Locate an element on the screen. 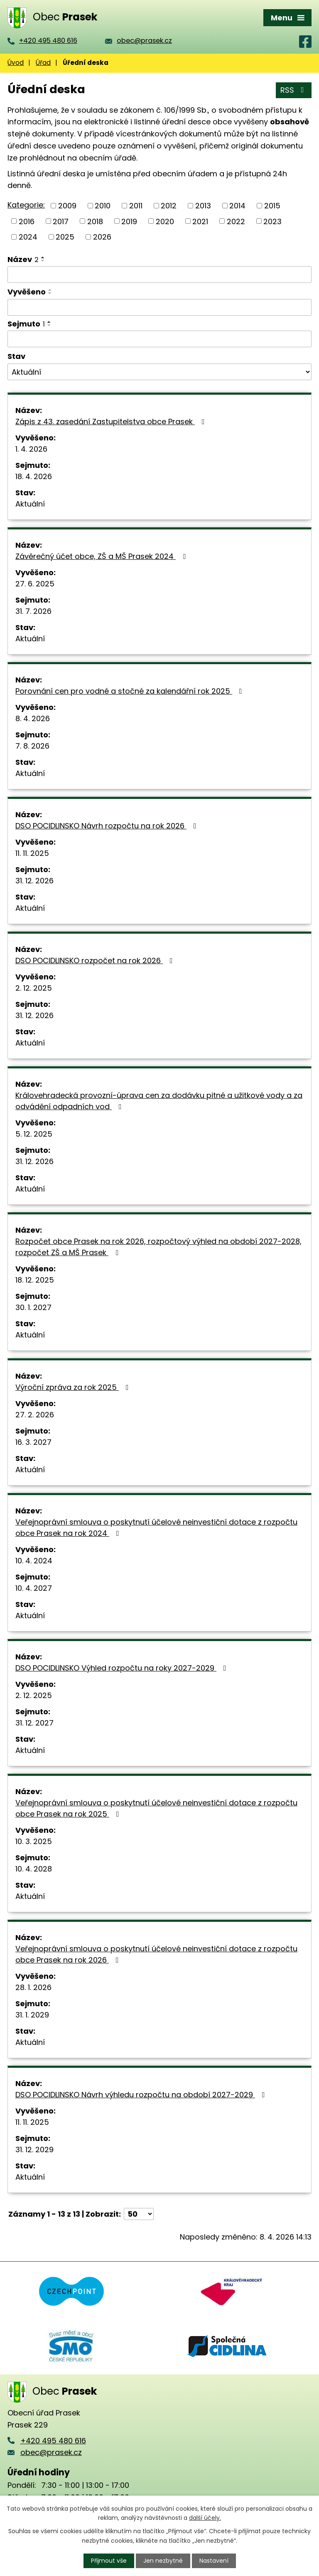 The image size is (319, 2576). DSO POCIDLINSKO Návrh rozpočtu na rok 2026 is located at coordinates (107, 826).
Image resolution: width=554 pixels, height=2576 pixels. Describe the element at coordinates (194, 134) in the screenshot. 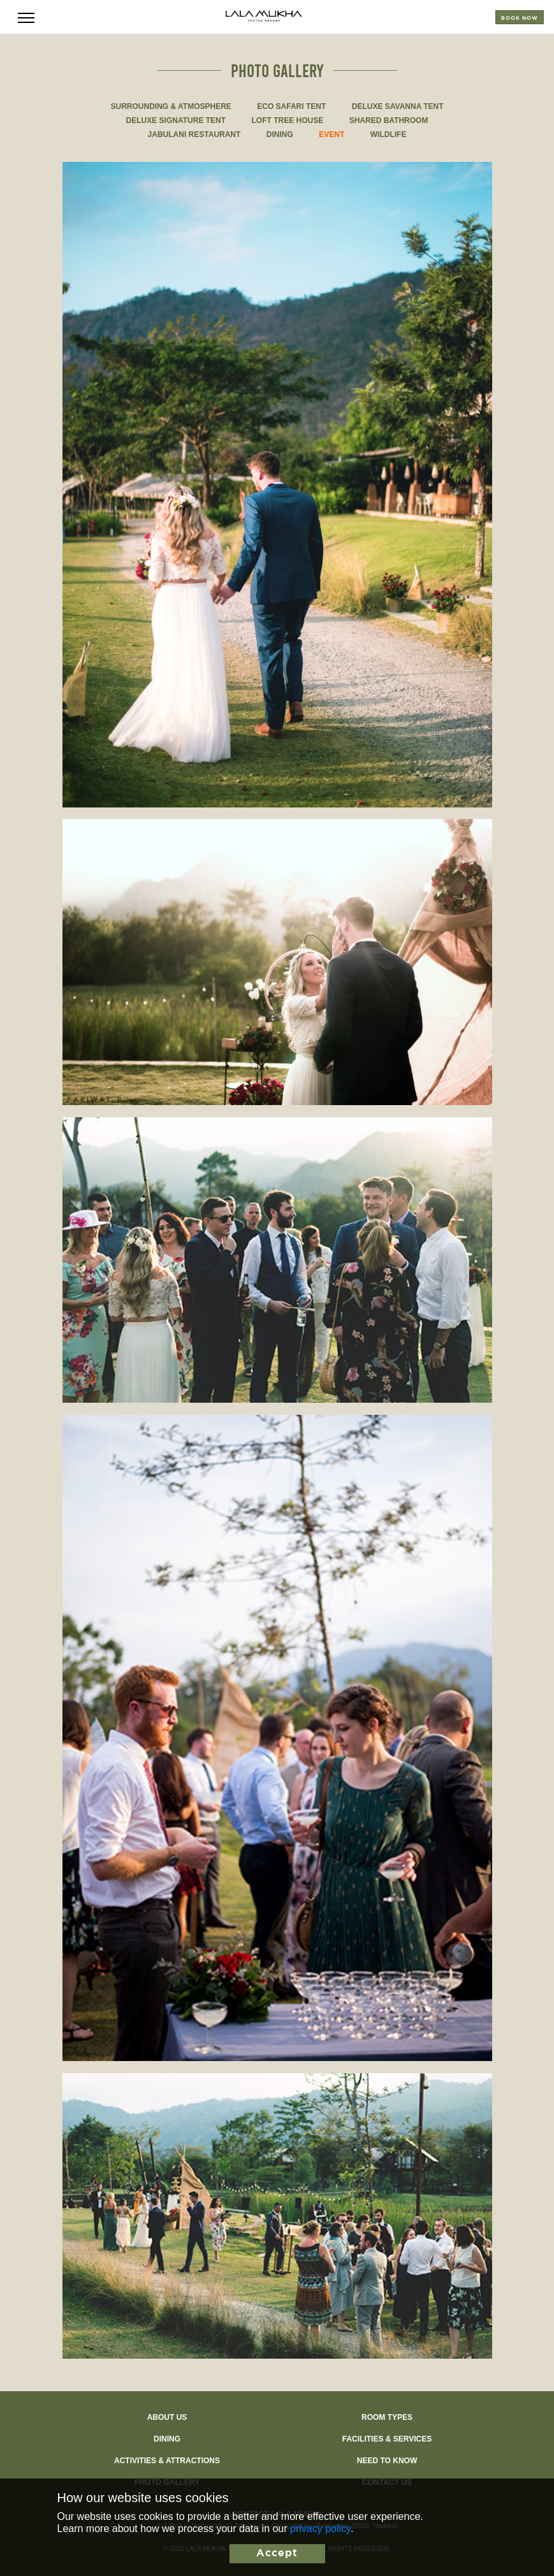

I see `JABULANI RESTAURANT` at that location.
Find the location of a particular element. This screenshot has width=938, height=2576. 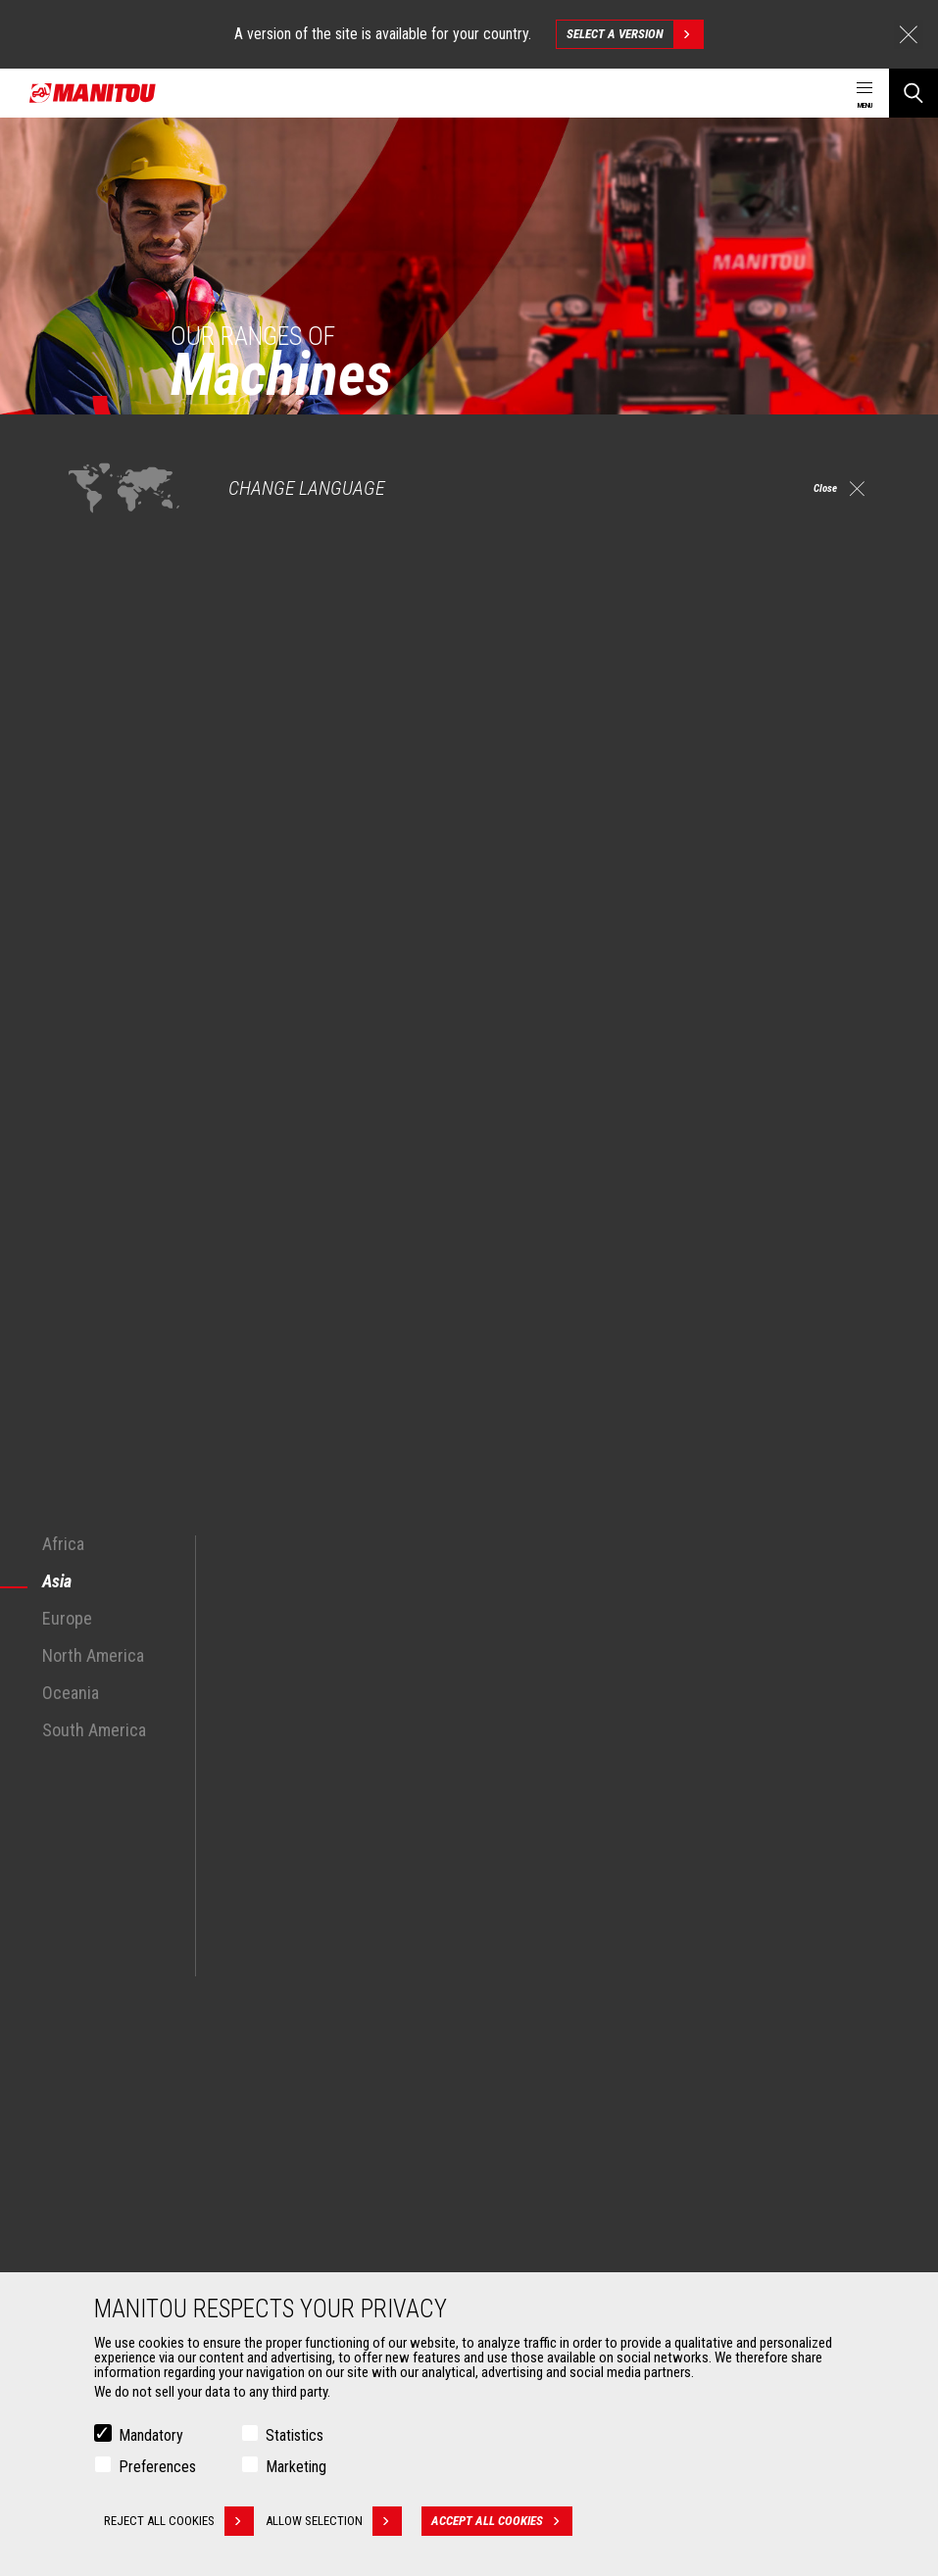

Aeronautics is located at coordinates (108, 2073).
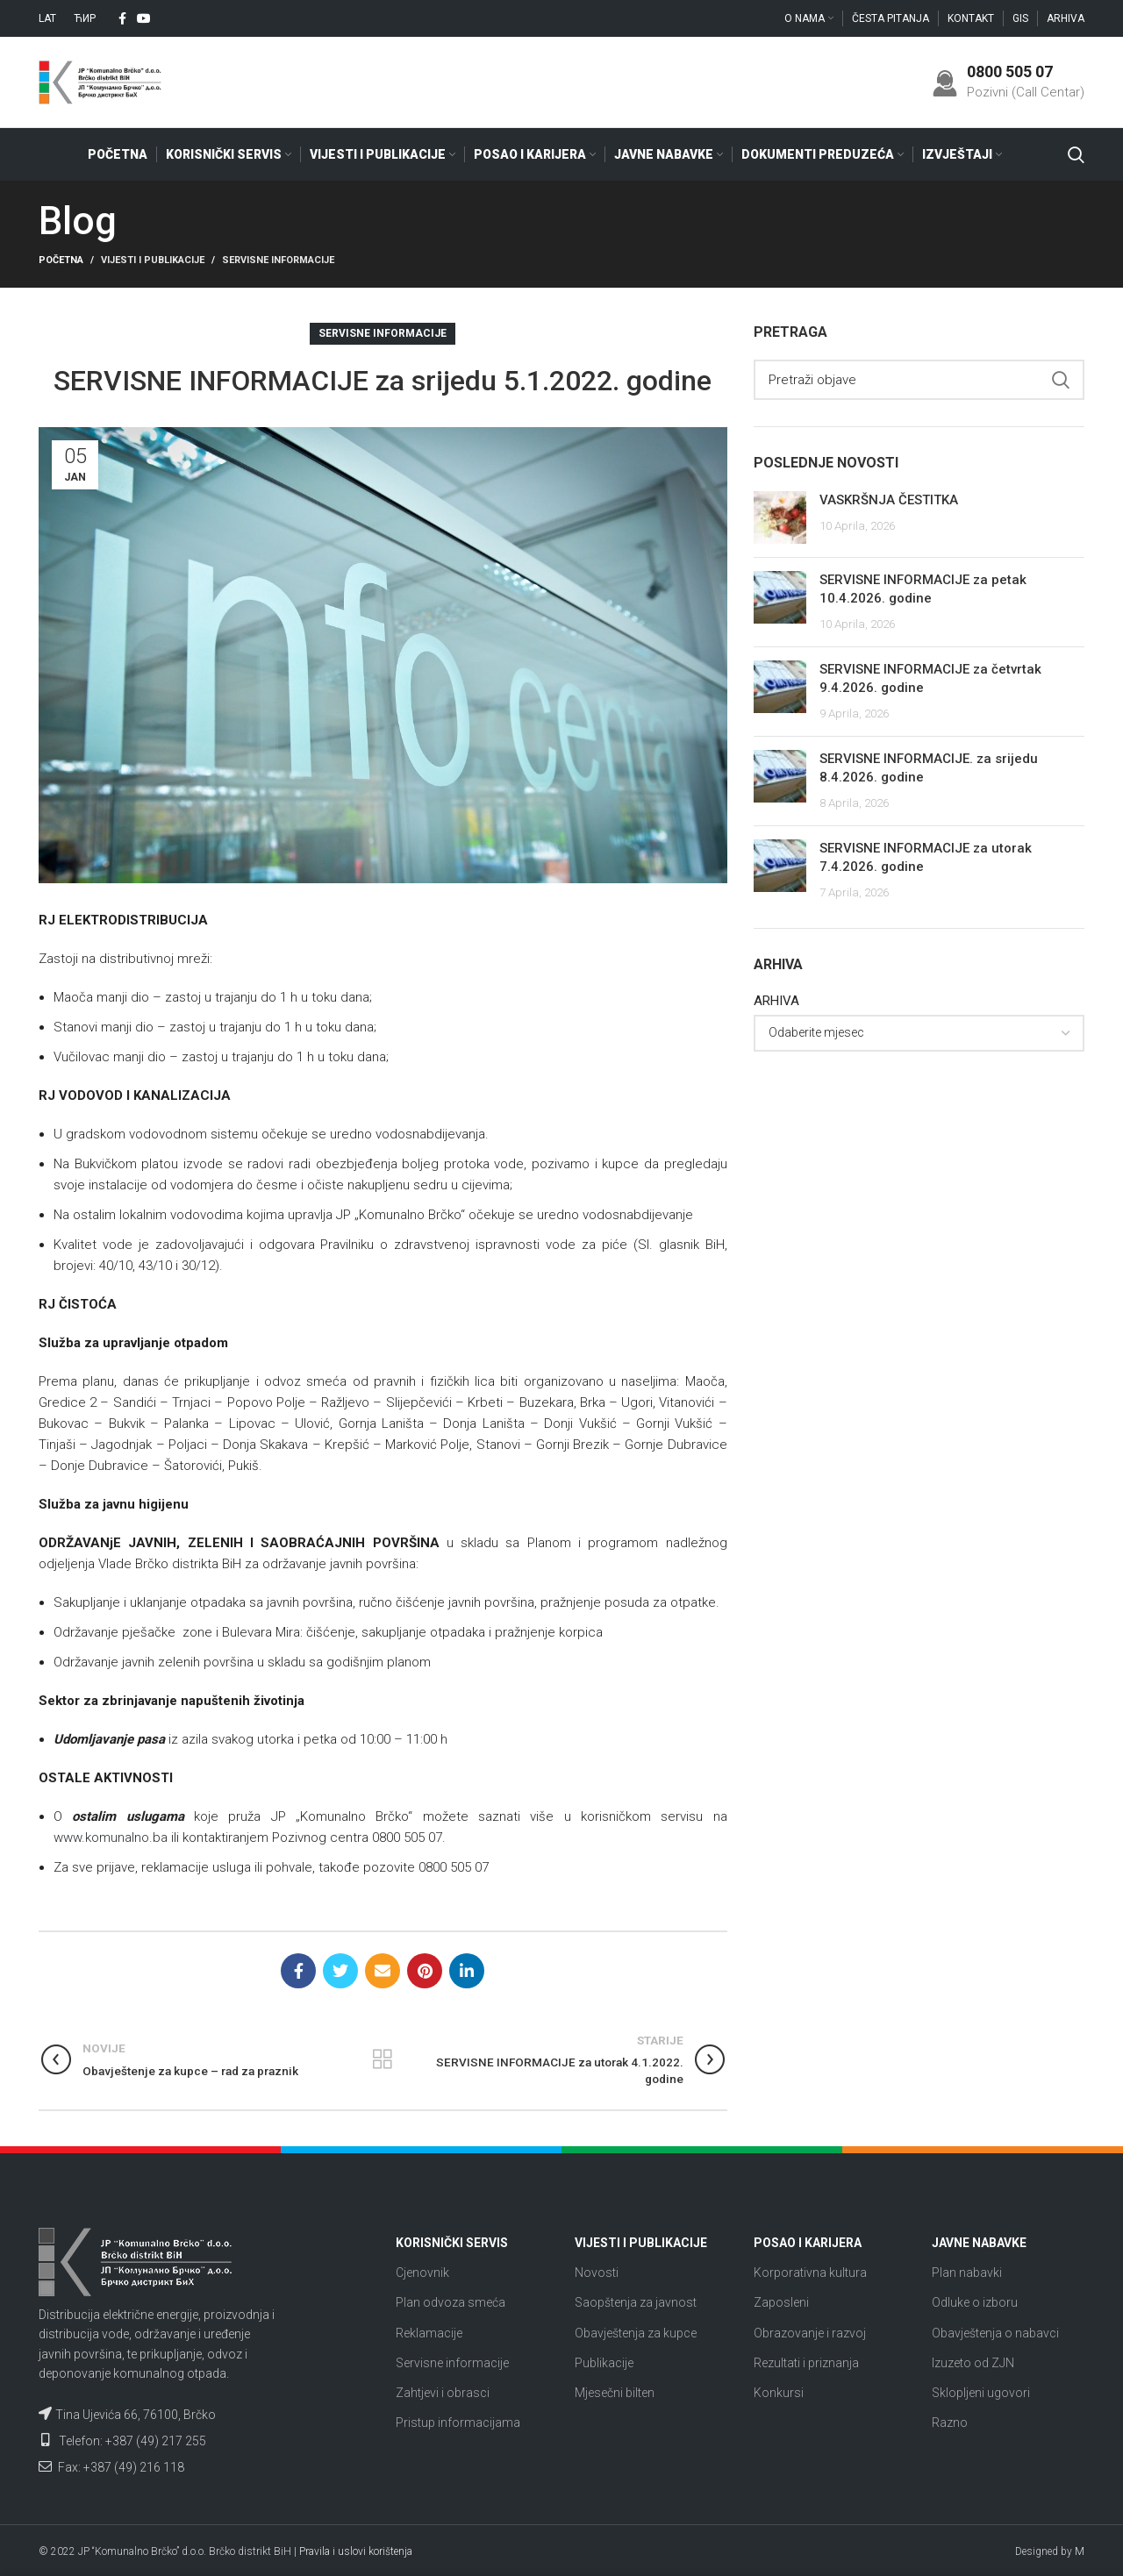 This screenshot has width=1123, height=2576. I want to click on Cjenovnik, so click(422, 2273).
======
**What to work on:** Restate word for word the lines above that start at the line containing "Image resolution: width=554" and run to the end of the listing; exclude the pictures.

**Worked solution:**
Image resolution: width=554 pixels, height=2576 pixels. Describe the element at coordinates (194, 134) in the screenshot. 

I see `JABULANI RESTAURANT` at that location.
Find the location of a particular element. This screenshot has width=938, height=2576. 

Aeronautics is located at coordinates (108, 2073).
 This screenshot has width=1123, height=2576. I want to click on Cjenovnik, so click(422, 2273).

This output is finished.